Story sets are best chosen based on what your target audience needs. Seek to discover what those needs are before you begin to select stories. If it a local mission field, talk to the ones who will be invited to participate. If it is a foreign field, do some research online, in the library or talk to a missionary.
2) Teach the stories you select to those who will lead the VBS.
Use the outline given for Bible Trekking™ to learn how to best teach the stories to those who will be your leaders and teachers. Remember that the teachers need not always be adults. Young people can accurately tell stories and lead in discussion as well.
Practice is what is most important in this step. Each teacher should practice telling each story often. The more they practice, while picturing the story in their mind, the more natural the story will come out when taught to others.
3) Give them ample time to create various expressions of the stories:
Using the story as the basis, spend time thinking of and practicing creative expressions of each story. Consider:
- drama / skits
- drawings / art
- doing activities
- singing songs
A tip to consider is that everything that is done in this step must be easily reproduced by those in your mission field. Otherwise, they will not think that they can do the same as you did and the mission ends with you. You can check out each step, each drama, drawing, activity and song by asking one simple question, “Can you do what I just did?!”
If the answers include any of the following, you need to reevaluate and make adjustments. Answers that would indicate this include:
- “I could if I had a music player.”
- “I can’t because we don’t have crayons, markers, etc.”
- “I don’t have puppets (etc.) like you used. Would you leave those for me?”
- “We don’t have money to buy the ______.”
This might be challenging to you or your group, but creativity is a natural part of our Creator. Ask Him to help you think about how you can make the stories really live without needing many or even any outside resources. You CAN do it! Keep asking yourselves, “What if…?”
4) They then teach the stories, with all the various expressions, to those on the “mission field.”
Whether you are going to the back yard or the Outback, over the fence or overseas, cross town or cross culturally, you will greatly increase the effectiveness of your VBS Mission by determining ahead of time that you are not just going to teach some Bible stories to one group of children, but are actually training Bible Trekkers™ who will tell their stories to others, who will tell their stories to others…
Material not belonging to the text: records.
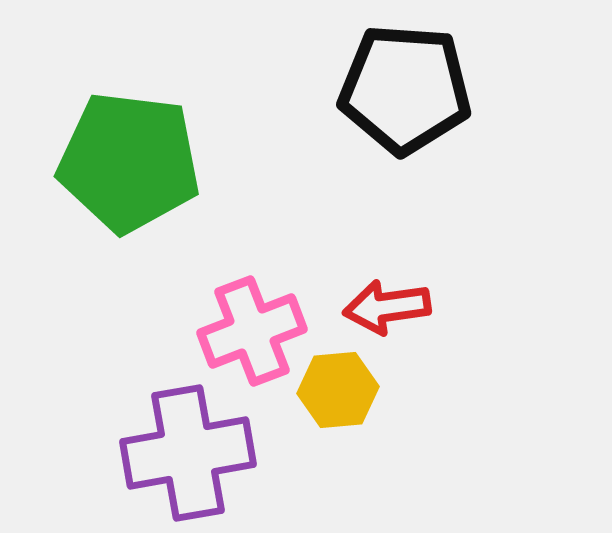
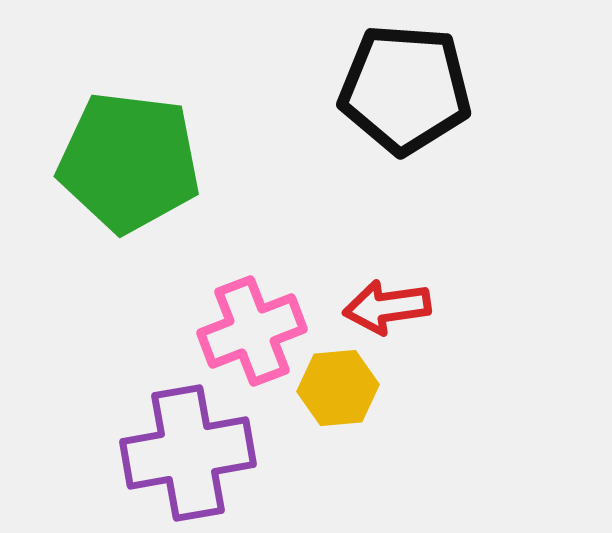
yellow hexagon: moved 2 px up
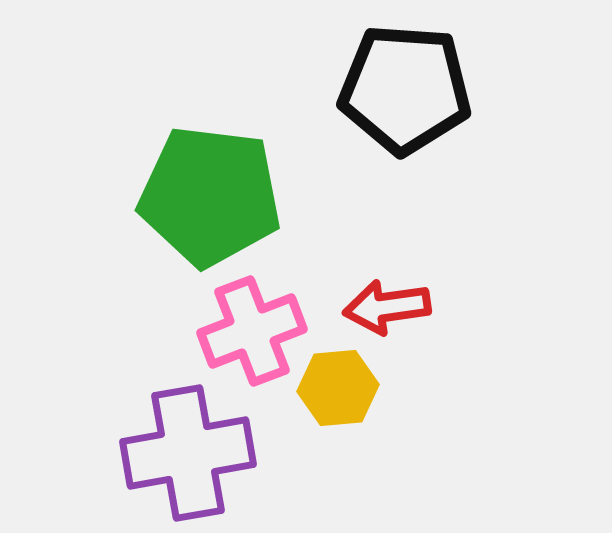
green pentagon: moved 81 px right, 34 px down
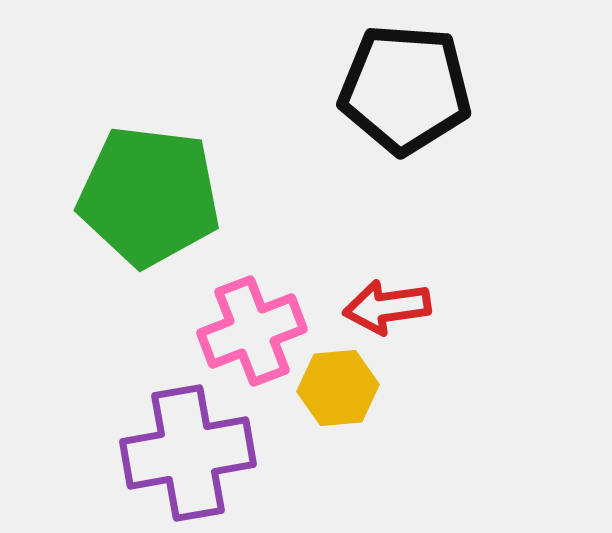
green pentagon: moved 61 px left
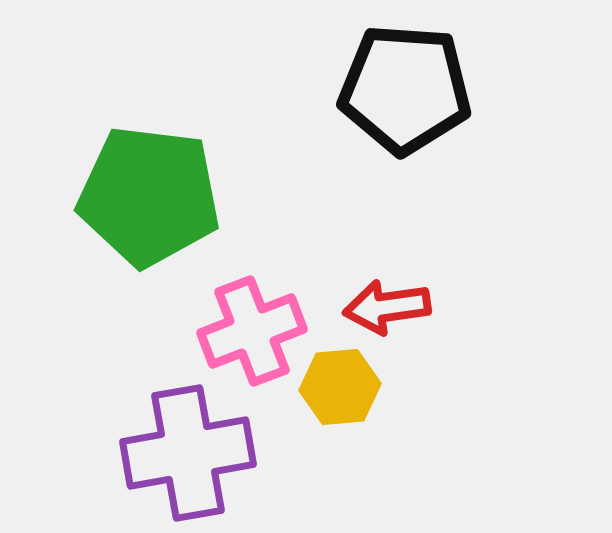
yellow hexagon: moved 2 px right, 1 px up
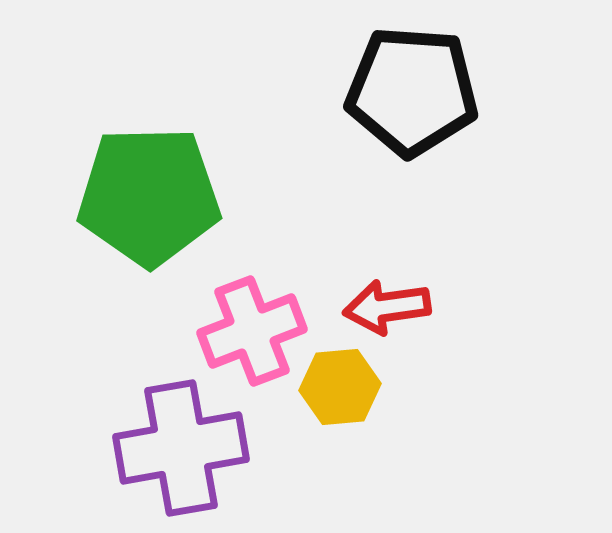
black pentagon: moved 7 px right, 2 px down
green pentagon: rotated 8 degrees counterclockwise
purple cross: moved 7 px left, 5 px up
To help make this successful, take as much time as is needed to tell, retell, and use all the various expressions of each story that you have created. As people experience each creative way the story is presented, they will naturally get more excited about the ones that they can probably repeat the best. Encourage them that as each finds what they do best, they are creating a team to go and share the stories with their own mission field!
5) Have a Celebration at the end of VBS.
Be sure to have a celebration at the end of the VBS. Invite family and friends, relatives and neighbors to come ‘see and hear’ what the children have learned during VBS. Make sure that the children are the ones doing all or nearly all of the presenting. Showcase them doing the activities, telling the stories, singing the songs, sharing what they learned from the stories.
This will not only be good for everyone to hear but will also be a great practice for when they go to share the stories with another mission field!
6) Finally, challenge the ones who have just learned the stories, to go and teach them to someone else in their “mission field.”
Now that you have given the stories to your mission field audience, challenge them to consider who they can give the stories to! Challenge not only the children, but any older young people or adults who were helpers during the VBS.